結論から言うと、管理会計とか限界利益を学ぶ本としては全くおすすめすることはできない。敢えて使い道があるとすれば、限界利益に関してはある程度理解している人が、こういった考え方もあるのかと見識を少し広げるくらいにしか役に立たないだろう。
なぜ本書がダメなのか。理由は簡単で、「①書いてあることが分かりにくい」、「②誤字脱字及び誤植が多い」、この2点である。
「①書いてあることが分かりにくい」に関しては、私の頭が悪く理解力が乏しいところから生じる問題かもしれないが、なかなか独りよがりな文章が構成されている上、ところどころに挿入される図表やグラフが一体本文の何を表しているのか理解するまで時間がかかるものが非常に多い。感覚で言えば、説明がさっぱり分からない会議のプレゼンやセミナーの話を聞いているのと似ている。
「②誤字脱字及び誤植が多い」に関しては、①にも関連するが、もともと不明瞭な文章に誤植が入ると、それだけでストレスが溜まるのである。

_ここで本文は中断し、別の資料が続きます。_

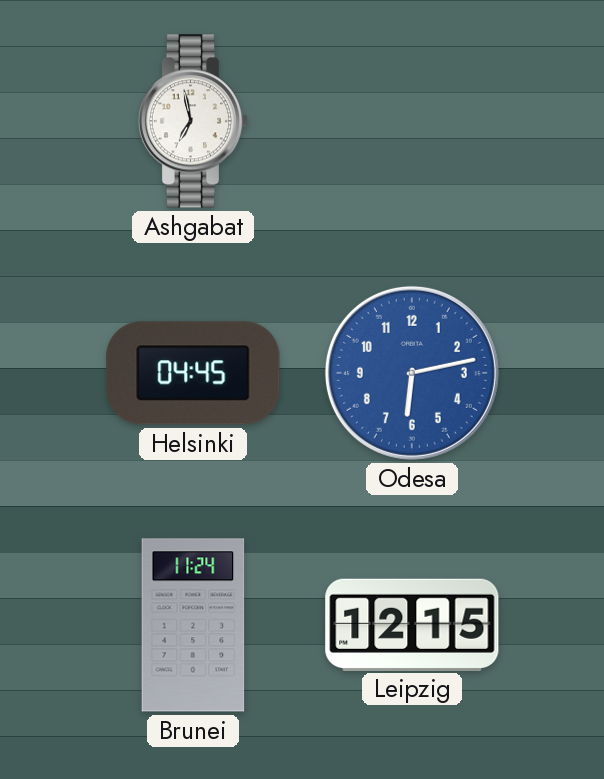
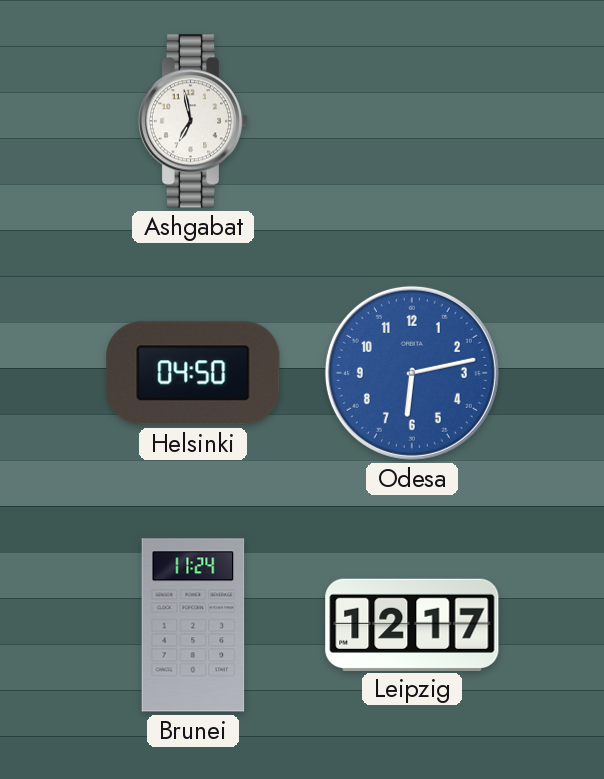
Helsinki: 04:45 -> 04:50
Leipzig: 12:15 -> 12:17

以下、私が読んでいて気づいた誤字脱字に加えて、付け足さねば分からない部分に関して掲載するので、(本書は買わないに越したことはないが)もし課題等でどうしても本書を読まなければならない人は参考にして頂きたい。
■ □ ■ □ ■
P24 ■パンの原価の何が直接費で、何が間接費か
技術スタップ→技術スタッフ
P41 【図】修繕費は変動費か固定費か?
※図が何のデータを元に何を表しているのか不明
P48 ■売値を決めるため
8,0000円→80,000円
P86 ■残業と休出をどれくらいすればよいか
前提条件の1.50時間→P84の前提条件のこと
P89 【図】ライン・機械別シミュレーション
26,30 1,724→26,301,724 ※数字が離れている
P123 ■管理面の効果金額の計算
5-11→P120のタイトルのこと
P123 【図】管理によるコストダウン
S1→P121のS1のこと
P128 ■意思決定の分かれ道に立ったら
何が優位かの判断基準は①の目的によって違うのが→何が優位かの判断基準は①の目的によって違うが
P147 【図】内外製の判断
②材料待ち→材料持ち
③材料型待ち→材料型持ち
P162 ■設計から見直すか作り方を見直すか
長期的にはこういう製品を改善対象とて→長期的にはこういう製品を改善対象として
P172 ■スマイルカーブを国内産業に当てはめてみる
付加価値が低いというスマイルカープが描ける→付加価値が低いというスマイルカーブが描ける
P196 ■固定費にはどのような種類があるか
月割経費のほとんど固定費である→月割経費のほとんどは固定費である
P197 【図】4種類の製造経費がある
注目 の文字が意味不明
P198 ■固定費は部門別に大きなものを攻める
ここに部門とは管理可能部門のことで→ここの部門とは管理可能部門のことで
P200 ■設備投資のステップ
税引後予想未処分利益剰余金 ※グーグルで検索しても出てこない言葉
P204 ■数の多いものは開発費をかける ※この計算式のミスが最も劣悪
2000×10年+180+1.3X220+3.0X
=380+1.3X1.7X
=160X=94t
→2000÷10年+180+1.3X
220+3.0X=380+1.3X
1.7X=160
X=94t
特に最後のP204の方程式のミスは×と÷を間違えるという小学生レベルの致命的ミスに加えて、改行部分を間違えて式が成り立たなくなっているのに、そのまま掲載しているというお粗末さ。加えて私がうすら寒く感じたのが、著者である橋本賢一氏が公認会計士であるということと、本書が既に初版6刷版であるということである。著者だけではなく、出版社である日刊工業新聞社のレベルの低さも浮き彫りにしている。
以上より、少なくとも独学で何かを勉強しようと思う方には、本書は言うに及ばず、橋本賢一氏の書籍は強くお勧めしない。